Why not? The purpose of amateur radio is to experiment with communication technology. Knowledge can be an end in itself. But still, having some ideas of what practical applications could look like can be motivating, so I list some here.

The Glider, the smallest moving pattern in Conway’s Game of Life

Remote Control. Since 2004, Radio Regulations include an exception to article 25.2A for the control of satellites. Indeed, going to orbit is hard¹, so you want to be able to service satellites remotely. But if anyone can remotely turn off your satellite, or make it dive into the atmosphere, you’ve got a problem. So you need some way to authenticate the commands. But you do not actually need encryption. This means that remote control over amateur radio is possible for things other than satellites.
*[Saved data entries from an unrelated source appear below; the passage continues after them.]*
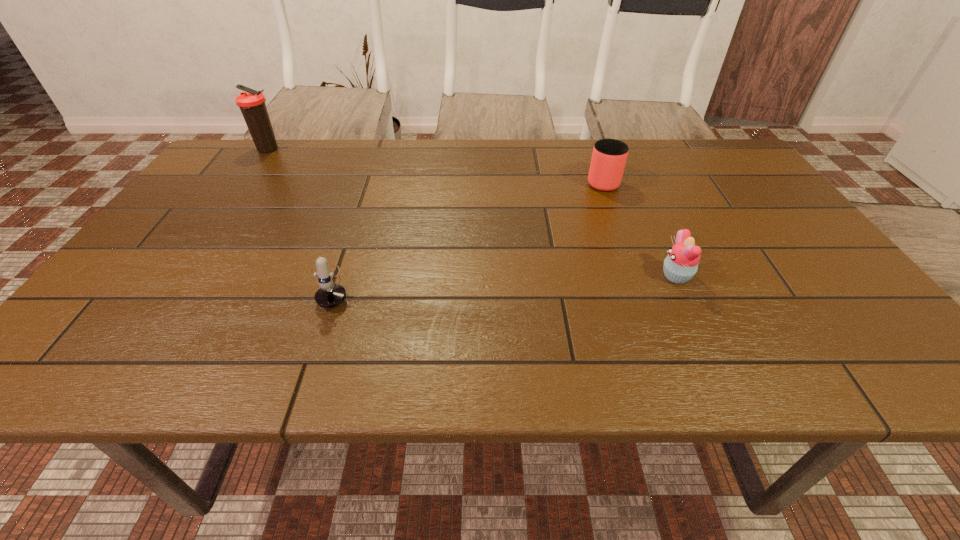 Find the location of `thermos bottle`. thermos bottle is located at coordinates (252, 104).

Where is `the tallest object`? Image resolution: width=960 pixels, height=540 pixels. the tallest object is located at coordinates (252, 104).

Find the location of a particular element. The image size is (960, 540). the third object from left to right is located at coordinates (609, 156).

The image size is (960, 540). What are the coordinates of `the third nearest object` in the screenshot? It's located at (609, 156).

Identify the location of the third object from right to left. (329, 295).

At what (x,y) coordinates should I click in order to perform the action: click on cupcake. Please return your answer as a coordinate pair (x, y). The image size is (960, 540). Looking at the image, I should click on (681, 264).

This screenshot has height=540, width=960. In order to click on vacant region located on the front of the thermos bottle in this screenshot , I will do `click(217, 221)`.

What are the coordinates of `vacant space located 0.080m on the handle side of the second object from right to left` in the screenshot? It's located at (592, 156).

The image size is (960, 540). I want to click on free space located 0.150m on the handle side of the second object from right to left, so click(x=588, y=144).

You are a GUI agent. You are given a task and a screenshot of the screen. Output one action in this format:
    pyautogui.click(x=<x>, y=<y>)
    Task: Click on the free space located 0.160m on the handle side of the second object from right to left
    
    Given the screenshot: What is the action you would take?
    pyautogui.click(x=588, y=143) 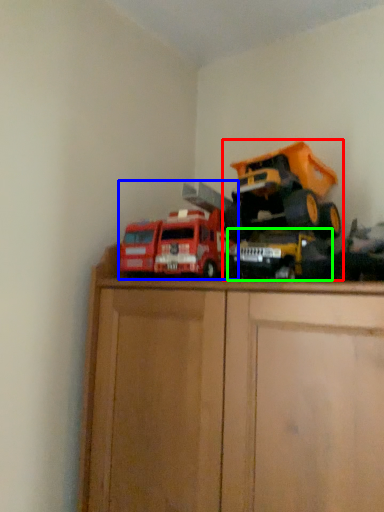 Question: Which object is positioned closest to toy (highlighted by a red box)? Select from toy (highlighted by a blue box) and toy (highlighted by a green box).

Choices:
 (A) toy
 (B) toy

Answer: (B) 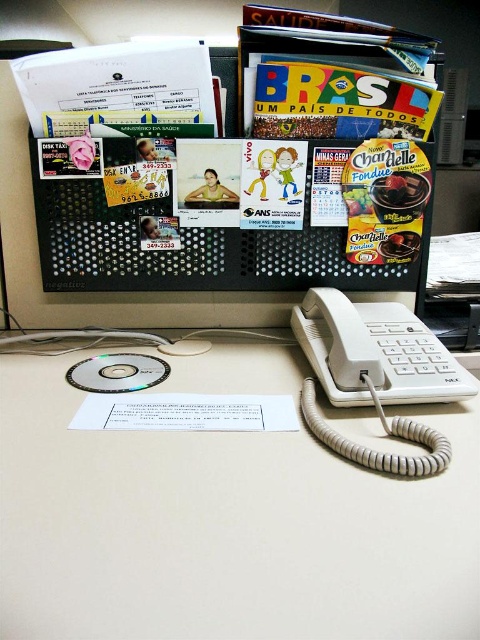 Question: Which object is the closest to the white plastic phone at center?

Choices:
 (A) transparent plastic cd at center
 (B) white plastic desk at center

Answer: (B)

Question: Which of the following is the closest to the observer?

Choices:
 (A) white plastic phone at center
 (B) transparent plastic cd at center

Answer: (A)

Question: Is white plastic desk at center to the right of transparent plastic cd at center from the viewer's perspective?

Choices:
 (A) no
 (B) yes

Answer: (B)

Question: From the image, what is the correct spatial relationship of white plastic desk at center in relation to white plastic phone at center?

Choices:
 (A) above
 (B) below

Answer: (B)

Question: Is white plastic desk at center below transparent plastic cd at center?

Choices:
 (A) no
 (B) yes

Answer: (B)

Question: Estimate the real-world distances between objects in this image. Which object is closer to the transparent plastic cd at center?

Choices:
 (A) white plastic phone at center
 (B) white plastic desk at center

Answer: (B) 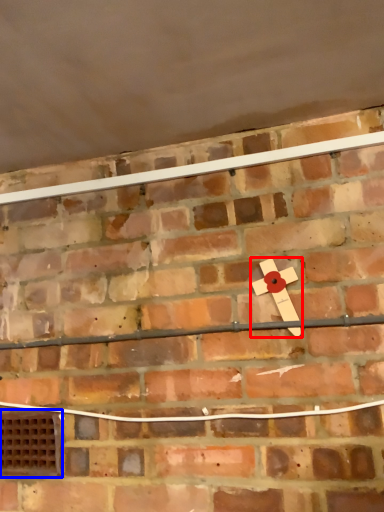 Question: Which object appears farthest to the camera in this image, magnet (highlighted by a red box) or window (highlighted by a blue box)?

Choices:
 (A) magnet
 (B) window

Answer: (B) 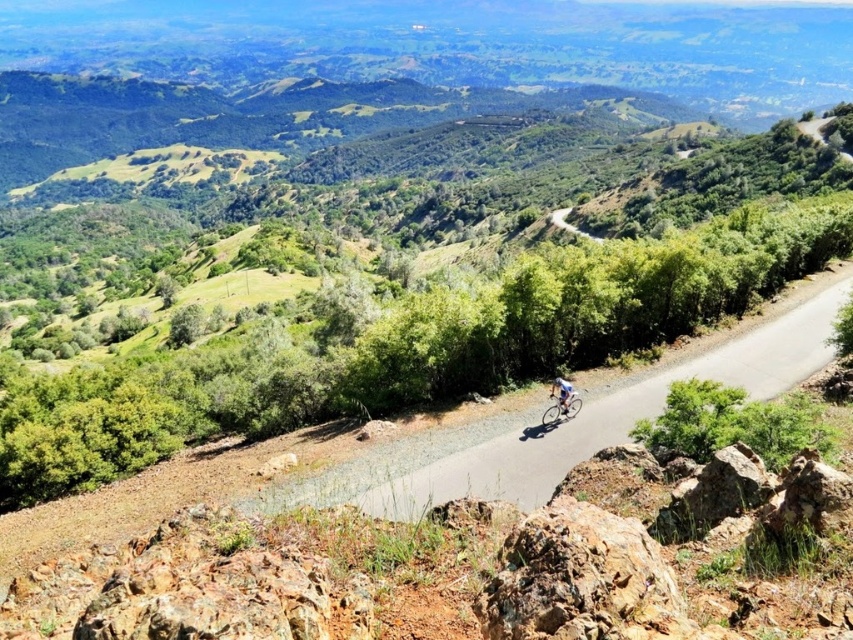 You are a hiker standing at the top of the hill looking down. You see the asphalt road at center and the light blue fabric cyclist at center. Which object appears larger in the scene?

The asphalt road at center appears larger because it is much taller than the light blue fabric cyclist at center.

You are a photographer trying to capture the cyclist and the frame in the scene. According to the image, where is the shiny blue frame at center located relative to the light blue fabric cyclist at center?

The shiny blue frame at center is located to the left of the light blue fabric cyclist at center. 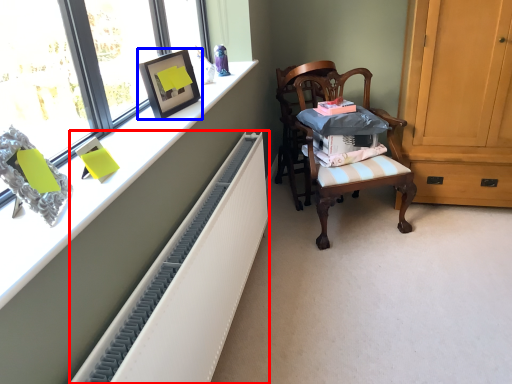 Question: Which object appears closest to the camera in this image, radiator (highlighted by a red box) or picture frame (highlighted by a blue box)?

Choices:
 (A) radiator
 (B) picture frame

Answer: (A) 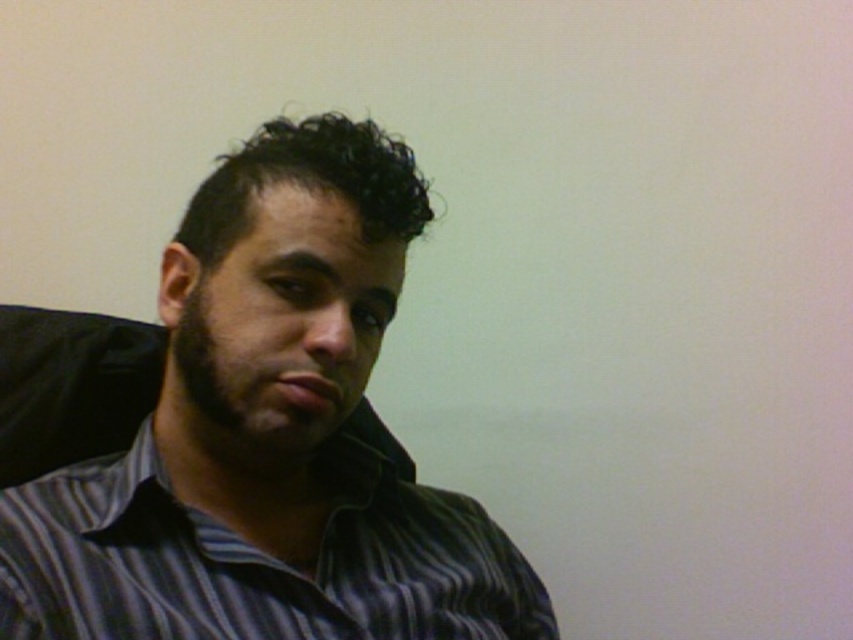 Can you confirm if striped shirt at center is positioned below striped cotton shirt at center?

Incorrect, striped shirt at center is not positioned below striped cotton shirt at center.

Which is behind, point (247, 636) or point (126, 618)?

The point (247, 636) is more distant.

Who is more distant from viewer, (x=112, y=518) or (x=22, y=566)?

The point (x=112, y=518) is behind.

Identify the location of striped shirt at center. Image resolution: width=853 pixels, height=640 pixels. (268, 436). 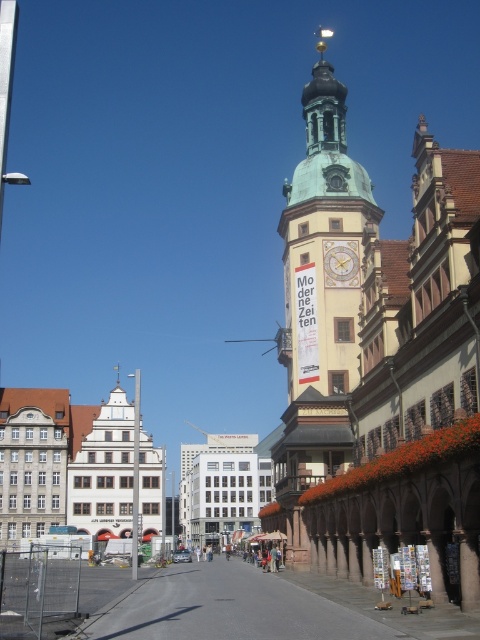 Question: Which point is farther to the camera?

Choices:
 (A) (360, 164)
 (B) (338, 264)

Answer: (A)

Question: Which object appears closest to the camera in this image?

Choices:
 (A) yellowish stone clock tower at center
 (B) gold metallic clock at center

Answer: (A)

Question: Can you confirm if yellowish stone clock tower at center is positioned above gold metallic clock at center?

Choices:
 (A) no
 (B) yes

Answer: (B)

Question: Is yellowish stone clock tower at center below gold metallic clock at center?

Choices:
 (A) no
 (B) yes

Answer: (A)

Question: From the image, what is the correct spatial relationship of yellowish stone clock tower at center in relation to gold metallic clock at center?

Choices:
 (A) left
 (B) right

Answer: (B) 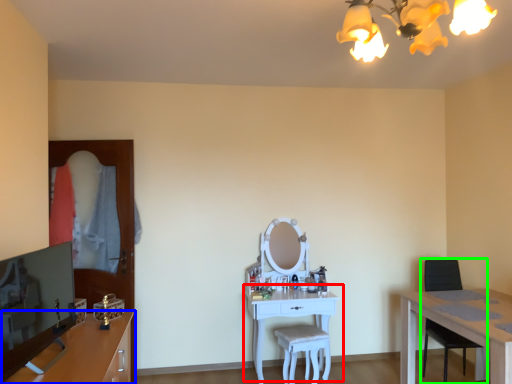 Question: Estimate the real-world distances between objects in this image. Which object is closer to table (highlighted by a red box), cabinetry (highlighted by a blue box) or chair (highlighted by a green box)?

Choices:
 (A) cabinetry
 (B) chair

Answer: (B) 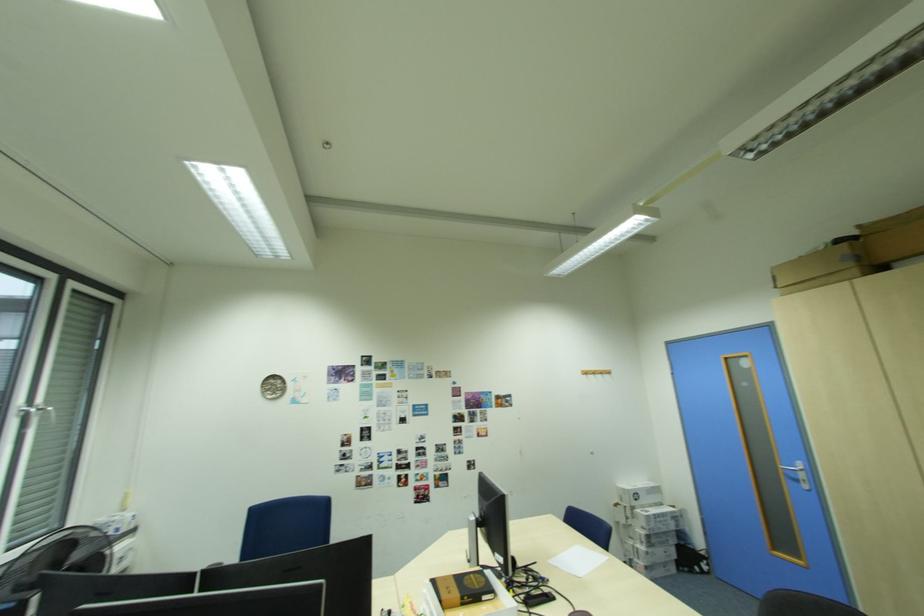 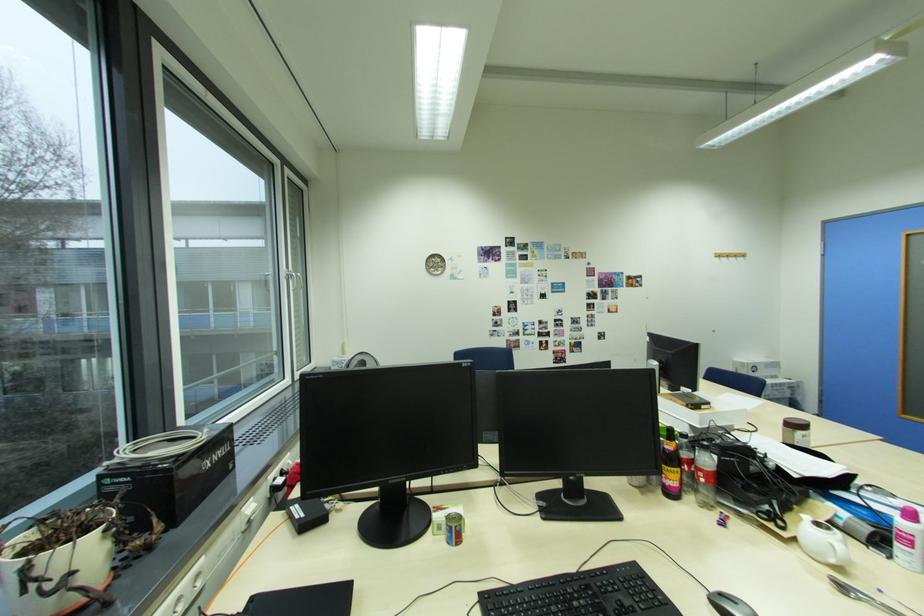 Question: Based on the continuous images, in which direction is the camera rotating? Reply with the corresponding letter.

Choices:
 (A) Left
 (B) Right
 (C) Up
 (D) Down

Answer: (D)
Remote base stations, or repeaters, for instance.

¹ In fact, low Earth orbit is halfway to anywhere in the Solar System.

Yes, people are actually building satellites, and actually sending them to space

Authenticated QSOs. Such schemes could be used to authenticate contacts, or QSOs, to prevent people from spoofing call signs. This could serve a similar purpose as PGP or GPG for email.

Contesting. Possibly the most popular activity among hams is contesting. That is, contacting as many other operators in the world in a given time frame. Nowadays, scoring is done by having all the operators send the log of their contacts to the contest’s website. If K1AA says they have contacted F6ZZ at 28,500 MHz around 14:00 UTC, and F6ZZ says they have contacted K1AA at the same frequency at around the same time, we can probably assume that this actually happened. Unless K1AA and F6ZZ are colluding, of course, but this is hard to prevent. But if, for some reason, F6ZZ is unable, or forgets, to upload their logs, then the contest will assume that K1AA made a mistake, and subtract points. With authenticated QSOs, K1AA could provide strong evidence that the contacts happened as described. Contests already routinely require the exchange of serial numbers, so it might not be such a stretch to implement. Instead of an incrementing number, each operator might have a computer generate a short code for each contact.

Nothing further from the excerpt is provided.